William Perry Pendley’s refusal to step down as acting head of the Bureau of Land Management in accordance with a court ruling last month has prompted Sen. Jon Tester to introduce legislation barring an appeal of Pendley’s case.
The Public Lands Leadership Act would prohibit the Department of Justice from defending Pendley in the lawsuit brought by Gov. Steve Bullock in September. In the case, a Montana federal judge ruled that Pendley had been unlawfully serving as the acting director of the BLM for over a year.
“It ensures a chap named William Perry Pendley, who has illegally occupied the head spot of BLM for the past year and a half, follows a recent court order and abandons his troubled leadership role immediately,” Tester said on Thursday. “We need to make sure the court order is obeyed so, quite frankly, he can’t do any more damage to our public lands.”
Pendley was appointed in 2019 to serve as deputy director of the BLM. He held the position for three months before becoming acting director. Pendley has served as acting director ever since, even after his official nomination to lead the agency was withdrawn earlier this month.
Bullock filed a lawsuit in July against Pendley and the BLM, along with the Department of the Interior, claiming he was violating federal statute by continuing to make key land-use decisions while lacking Senate confirmation.
According to Bullock’s suit, federal law prohibits acting directors from serving while their nomination is pending. The federal judge agreed, writing that “The President cannot shelter unconstitutional ‘temporary’ appointments for the duration of a presidency … “
The same judge issued a second ruling earlier this week invalidating three land-use plan revisions in Montana approved under Pendley’s illegal tenure.

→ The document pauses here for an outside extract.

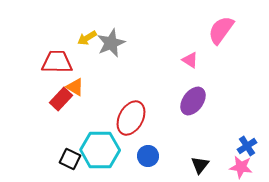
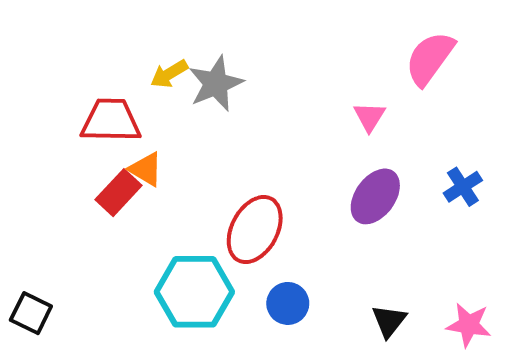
pink triangle: (190, 60) -> (369, 117), turned 30
blue cross: (247, 146) -> (463, 187), moved
black square: (70, 159) -> (31, 313), moved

“Montanans have known since Day One that William Perry Pendley is nothing more than an unelected Washington bureaucrat who is willing to break the law to sell off our public lands,” Tester said. “Now he’s ignoring a court order and thumbing his nose at the Constitution.”
Tester’s bill, which is cosponsored by several other Democrats including two from Oregon and one from Nevada, would prohibit the DOJ from defending Pendley in the suit that instructed he be removed from his role at the BLM.
Tester continued pushing his legislation on Thursday.
“Bullock’s lawsuit successful determined that Pendley’s role violated federal laws, which it did,” Tester said. “It’s an important thing because Pendley has a record of taking public lands out of public hands and that’s not the direction we need to have, especially in the state of Montana where it contributes greatly to our economy.”